Bilindiği üzere sosyal medya tek yönlü bilgi paylaşımından, çift taraflı ve eş zamanlı bilgi paylaşımına ulaşılmasını sağlayan medya sistemidir. Ayrıca sosyal medyayı; kişilerin internet üzerinden birbirleriyle kurdukları iletişimin ve paylaşımın bütünü olarak da tanımlayabiliriz.
Ancak bu önemli paylaşım bütünseliğinin olduğu büyük mecra özellikle son zamanlarda dezenformatif bilgilerle biraz inanılırlığını kaybediyor.

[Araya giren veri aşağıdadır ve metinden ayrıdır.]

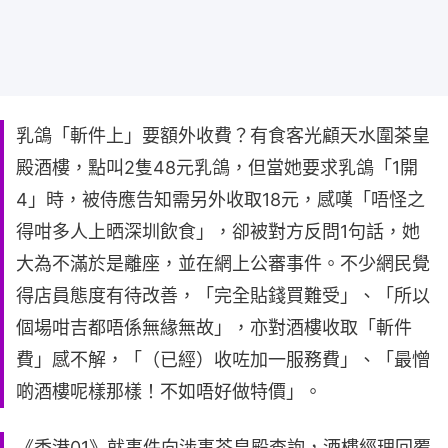
乳鴿「斬件上」要額外收費？有食客光顧天水圍茶皇
殿酒樓，點叫2隻48元乳鴿，但當她要求乳鴿「1開
4」時，被侍應告知需另外收取18元，感嘆「唔怪之
得咁多人上晒深圳飲食」，卻被對方反問1句話，她
大為不滿於是離座，並在網上公審事件。不少網民覺
得店員態度有待改善，「完全貼錢買難受」、「所以
個場咁吉都唔係無緣無故」，亦對酒樓收取「斬件
費」感不解，「（已經）收咗加一服務費」、「最憎
啲酒樓呢樣那樣！不如唔好做特價」。
《香港01》就事件向涉事茶皇殿查詢，酒樓經理回覆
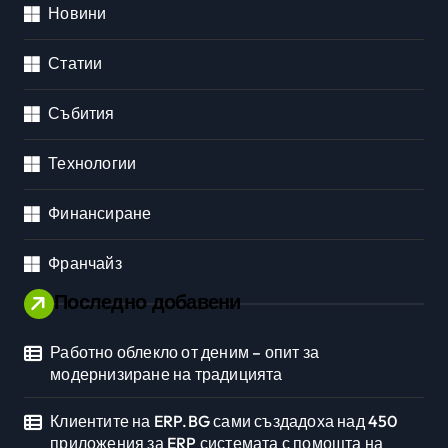
Новини
Статии
Събития
Технологии
Финансиране
Франчайз
Последно добавени
Работно облекло от деним – опит за
модернизиране на традицията
Клиентите на ERP.BG сами създадоха над 450
приложения за ERP системата с помощта на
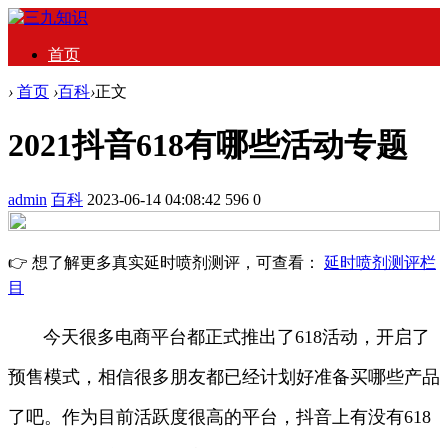
首页
›
首页
›
百科
›
正文
2021抖音618有哪些活动专题
admin
百科
2023-06-14 04:08:42
596
0
👉 想了解更多真实延时喷剂测评，可查看：
延时喷剂测评栏
目
今天很多电商平台都正式推出了618活动，开启了
预售模式，相信很多朋友都已经计划好准备买哪些产品
了吧。作为目前活跃度很高的平台，抖音上有没有618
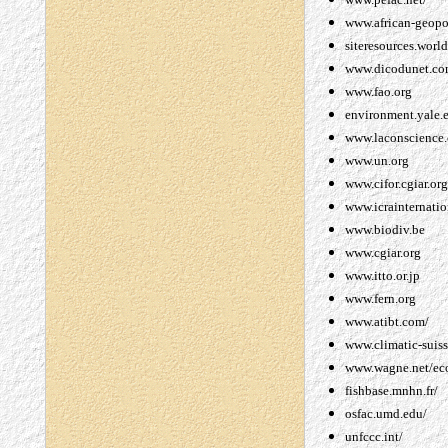
www.african-geopol
siteresources.worl
www.dicodunet.co
www.fao.org
environment.yale.
www.laconscience
www.un.org
www.cifor.cgiar.org
www.icrainternatio
www.biodiv.be
www.cgiar.org
www.itto.or.jp
www.fern.org
www.atibt.com/
www.climatic-suiss
www.wagne.net/ec
fishbase.mnhn.fr/
osfac.umd.edu/
unfccc.int/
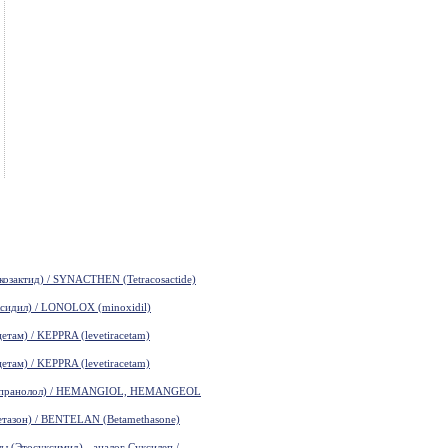
зактид) / SYNACTHEN (Tetracosactide)
идил) / LONOLOX (minoxidil)
там) / KEPPRA (levetiracetam)
там) / KEPPRA (levetiracetam)
пранолол) / HEMANGIOL, HEMANGEOL
азон) / BENTELAN (Betamethasone)
(Этосуксимид) - аналог Суксилеп /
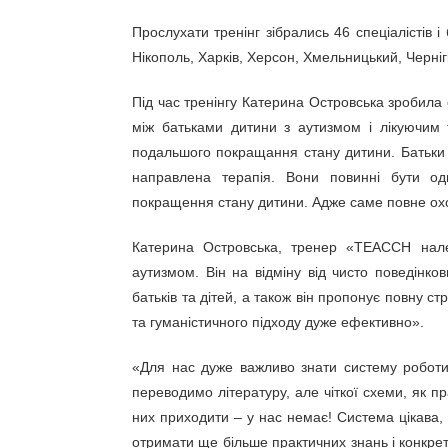
Прослухати тренінг зібрались 46 спеціалістів і 
Нікополь, Харків, Херсон, Хмельницький, Чернігі
Під час тренінгу Катерина Островська зробила 
між батьками дитини з аутизмом і лікуючим 
подальшого покращання стану дитини. Батьки 
направлена терапія. Вони повинні бути од
покращення стану дитини. Адже саме повне охо
Катерина Островська, тренер «ТЕАССН нале
аутизмом. Він на відміну від чисто поведінко
батьків та дітей, а також він пропонує повну ст
та гуманістичного підходу дуже ефективно».
«Для нас дуже важливо знати систему роботи
переводимо літературу, але чіткої схеми, як пр
них приходити – у нас немає! Система цікава,
отримати ще більше практичних знань і конкре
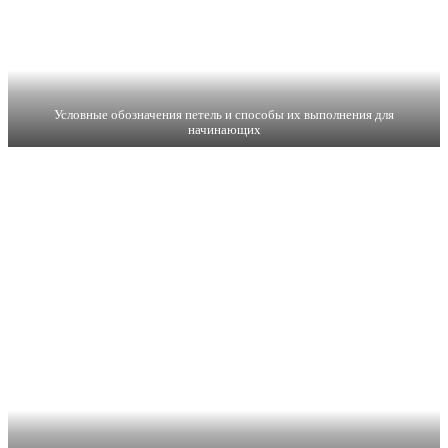
Условные обозначения петель и способы их выполнения для
начинающих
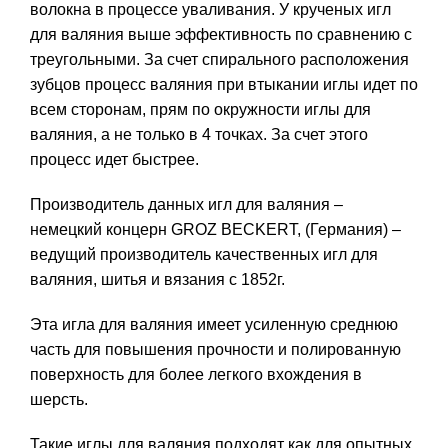
волокна в процессе уваливания. У крученых игл
для валяния выше эффективность по сравнению с
треугольными. За счет спирального расположения
зубцов процесс валяния при втыкании иглы идет по
всем сторонам, прям по окружности иглы для
валяния, а не только в 4 точках. За счет этого
процесс идет быстрее.
Производитель данных игл для валяния –
немецкий концерн GROZ BECKERT, (Германия) –
ведущий производитель качественных игл для
валяния, шитья и вязания с 1852г.
Эта игла для валяния имеет усиленную среднюю
часть для повышения прочности и полированную
поверхность для более легкого вхождения в
шерсть.
Такие иглы для валяния подходят как для опытных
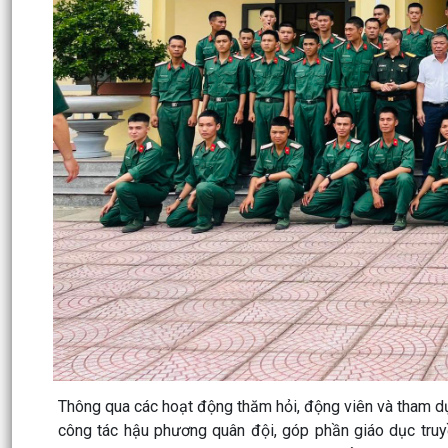
Thông qua các hoạt động thăm hỏi, động viên và tham dự 
công tác hậu phương quân đội, góp phần giáo dục truyề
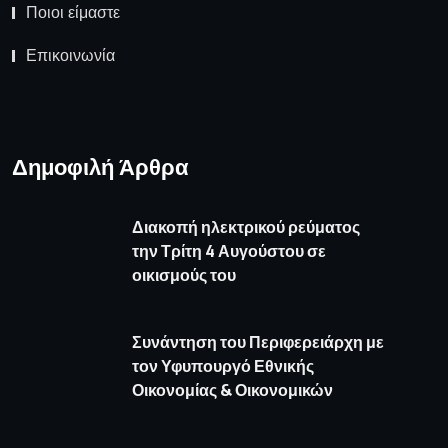
Ποιοι είμαστε
Επικοινωνία
Δημοφιλή Άρθρα
Διακοπή ηλεκτρικού ρεύματος
την Τρίτη 4 Αυγούστου σε
οικισμούς του
Συνάντηση του Περιφερειάρχη με
τον Υφυπουργό Εθνικής
Οικονομίας & Οικονομικών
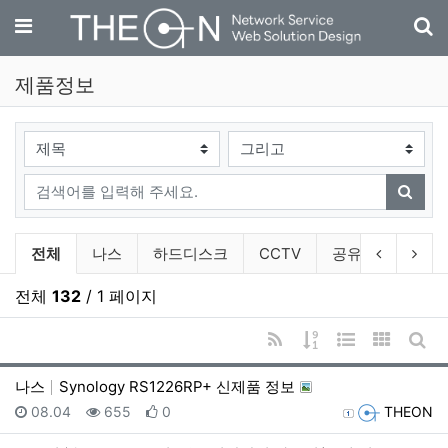
기
메뉴
제품정보
검색대상
검색어
검색
제품정보 분류 목록
이전 분류
다음
전체
나스
하드디스크
CCTV
공유기
악세
전체
132
/ 1 페이지
RSS
게시물 정렬
웹진 스타일
갤러리 
게시
나스
Synology RS1226RP+ 신제품 정보
등록일
조회
추천
등록자
08.04
655
0
THEON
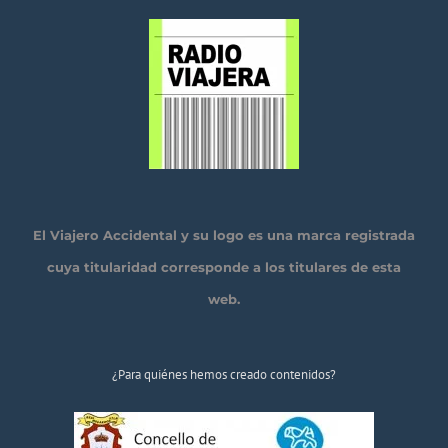
El Viajero Accidental y su logo es una marca registrada
cuya titularidad corresponde a los titulares de esta
web.
¿Para quiénes hemos creado contenidos?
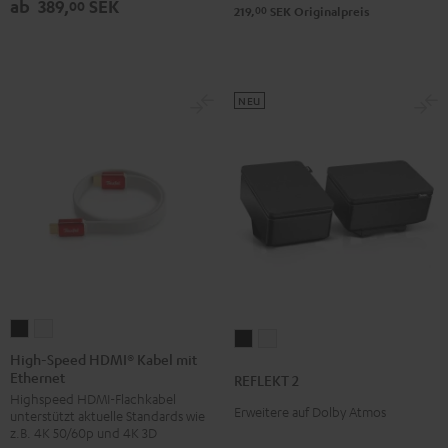
ab
389,
SEK
Weiß
00
00
219,
SEK
Originalpreis
NEU
High-
High-
REFLEKT
REFLEKT
Speed
Speed
High-Speed HDMI® Kabel mit
2
2
Ethernet
HDMI®
HDMI®
REFLEKT 2
Schwarz
Weiß
Highspeed HDMI-Flachkabel
Kabel
Kabel
Erweitere auf Dolby Atmos
unterstützt aktuelle Standards wie
mit
mit
z.B. 4K 50/60p und 4K 3D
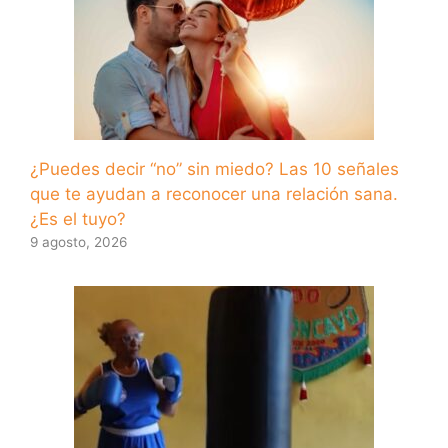
¿Puedes decir “no” sin miedo? Las 10 señales
que te ayudan a reconocer una relación sana.
¿Es el tuyo?
9 agosto, 2026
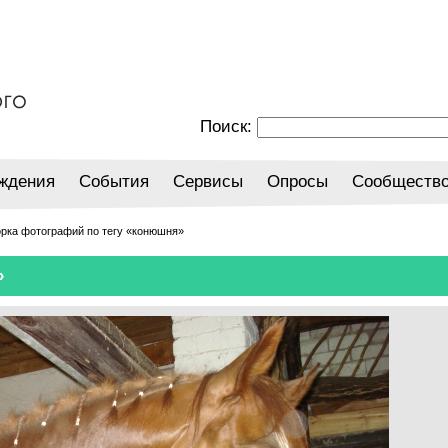
Поиск:
ждения
События
Сервисы
Опросы
Сообществ
орка фотографий по тегу «конюшня»
»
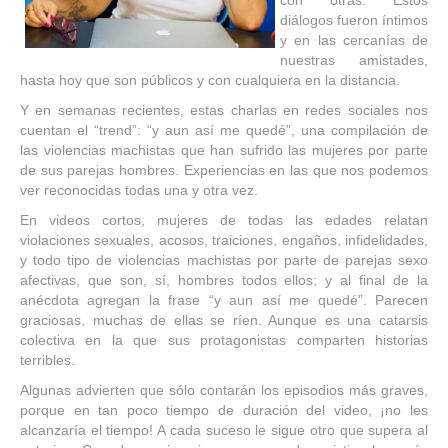
con otras. Estos
diálogos fueron íntimos
y en las cercanías de
nuestras amistades,
hasta hoy que son públicos y con cualquiera en la distancia.
Y en semanas recientes, estas charlas en redes sociales nos
cuentan el “trend”: “y aun así me quedé”, una compilación de
las violencias machistas que han sufrido las mujeres por parte
de sus parejas hombres. Experiencias en las que nos podemos
ver reconocidas todas una y otra vez.
En videos cortos, mujeres de todas las edades relatan
violaciones sexuales, acosos, traiciones, engaños, infidelidades,
y todo tipo de violencias machistas por parte de parejas sexo
afectivas, que son, sí, hombres todos ellos; y al final de la
anécdota agregan la frase “y aun así me quedé”. Parecen
graciosas, muchas de ellas se ríen. Aunque es una catarsis
colectiva en la que sus protagonistas comparten historias
terribles.
Algunas advierten que sólo contarán los episodios más graves,
porque en tan poco tiempo de duración del video, ¡no les
alcanzaría el tiempo! A cada suceso le sigue otro que supera al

Sosyal Medya Uzmanı Abdi Baktur da sosyal medya dezenformasyonuyla ilgili bazı değerlendirmelerde bulundu.
''BAZI KİŞİLER DEZENFORMASYONU DİREK KENDİ ELİYLE YAPIYOR''
Türkiye'de yaşanan birçok olayda sosyal medya dezenformasyonuyla karşılaşıldığını ifade eden Baktur, ''Özellikle farklı bir isimle yazıp kendi ismini kullanmayan hesaplar var, bunlar izinin belli olmadığını varsayarak her türlü dezenformatif ve provokatif bilgi ve belgeleri paylaşabiliyorlar. Hatta paylaşılan bu bilgi ve belgelerin bir kısmını kendileri tasarım programlarıyla montajlayarak paylaşıyorlar'' açıklamasında bulundu.
PROVOKATİF KİŞİLERİN KİMLİKLERİ KOLAYLIKLA TESPİT EDİLEBİLİYOR''
Öte yandan sosyal medyada iz bırakmadığını düşünen bu kişi ve kişilerin IP tespitlerinin çok kolay olduğunu belirten Baktur şunları söyledi: ''Genelde siyasi olaylar esnasında ortaya çıkan bu grup ve kişiler genellikle yaptığı art niyetli paylaşımlarla, insanların kafalarını karıştırıyor ve insanlara gerçekte olmayan sansasyonel bir dünya sunuyor. Maalesef bazı insanlarımız da bu sansasyonel ve provokatif dünyanın içine giriyor, her söylenene kulak kabartıyor. Bu da gerçeğin izinin zor bulunmasına, kirli bilginin hızlıca yayılmasına sebep oluyor. Biz, bu kişi ve kişilerin IP adresinden hemen tespit edilerek Emniyete ya da ilgili kurumlara ihbar edilmesini tavsiye ediyoruz. Zira paylaşılan her yanlış bilgi toplumu doğrulardan bir adım daha uzaklaştırıyor'' diye konuştu.
''YANLIŞ BİLGİ PAYLAŞIMINA KARŞI ÖNYARGILI OLMALIYIZ''
Diğer taraftan sosyal medyada yapılan her paylaşıma beğeni, RT gibi reaksiyonlarda bulunularak prim verilmemesi gerektiğini belirten Baktur, ''Yalan fare deliğinden bile sığar ancak doğru koca kapılardan bile giremez. Biz doğruların peşinde koşmak durumundayız. Sansasyonel olduğunu öngördüğümüz paylaşımın hangi hesaptan geldiğini tespit ederek, hesabı detaylı bir şekilde incelemeliyiz. Daha önceki paylaşımlarını kontrol etmeliyiz. Ön yargı günlük yaşantımızda olmaması gereken bir davranış ancak, bazı kişiler yanlış bilgi ve belge paylaşımını bir alışkanlık haline getirdiyse bu kişilerin her paylaşımına karşı önyargılı ve doğruların tarafından bakmak zorundayız'' ifadelerini kullandı.
''REFERANS ALINABİLECEK HESAPLAR TAKİP EDİLMELİ''
Bilgi kirliliğinden uzak durmak için referans alabileceğimiz kişi ya da kurumları takibe almamız gerektiğinin altını çizen Baktur, ''Sosyal medyada ve daha genel konuşmak gerekirse dijital dünyadaki bilgi kirliliği akıntısına kapılmamak için referans aldığımız kişi ve kurumları takip etmeliyiz. Dezenformasyondan korunmak için öncelikli olarak mavi tık almış sosyal medya hesapları takip edilmeli.'' sözleriyle konuşmasını noktaladı.